Ada juga penurunan jumlah orang yang mencari pengobatan pencegahan TBC, dari 2,8 juta orang pada 2020, turun 21% dibandingkan dengan 2019.
"Laporan ini menegaskan ketakutan kami bahwa gangguan layanan kesehatan penting karena pandemi bisa mulai mengungkap kemajuan selama bertahun-tahun melawan tuberkulosis," kata Tedros.
Sekitar 1,5 juta orang meninggal karena TBC pada tahun 2020, termasuk 214.000 orang dengan positif HIV, menurut laporan WHO. Angka itu naik dari 1,2 juta pada 2019, dengan 209.000 di antaranya positif HIV.
Peningkatan jumlah kematian akibat TBC terjadi terutama di 30 negara dengan beban TBC tertinggi.
Sebagian besar kasus TBC hanya terjadi di 30 negara, banyak di antaranya negara miskin di Afrika dan Asia. Dan, lebih dari separuh kasus baru terjadi pada pria dewasa. Wanita menyumbang 33% kasus dan anak-anak 11%.
Tujuan WHO adalah untuk mengurangi kematian akibat TBC sebesar 90%, dan tingkat kejadian hingga 80% pada 2030 dibanding 2015.
"Tetapi, angka terbaru membahayakan strategi tersebut," ungkap Tedros.
Dan, pemodelannya menunjukkan jumlah orang yang mengembangkan penyakit dan meninggal karena TB bisa "jauh lebih tinggi pada 2021 dan 2022".
Laporan WHO menyatakan, jumlah orang yang baru didiagnosis dan kasus TBC yang dilaporkan ke otoritas nasional turun dari 7,1 juta pada 2019 menjadi 5,8 juta di 2020.
India, Indonesia, Filipina, dan China adalah negara-negara utama yang mengalami penurunan kasus TBC yang dilaporkan. Mereka dan 12 negara lainnya menyumbang 93% dari total penurunan pemberitahuan global.

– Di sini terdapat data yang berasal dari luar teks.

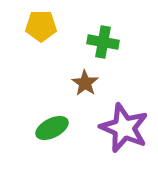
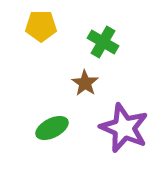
green cross: rotated 20 degrees clockwise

Pengeluaran global untuk diagnosis, pengobatan, dan layanan pencegahan tuberkulosis turun, dari US$ 5,8 miliar pada 2019 menjadi US$ 5,3 miliar setahun kemudian, menurut laporan WHO.
Sekitar 85% orang yang menderita TBC berhasil diobati dalam waktu enam bulan dengan obat yang tepat, yang juga membantu mencegah penularan penyakit ini.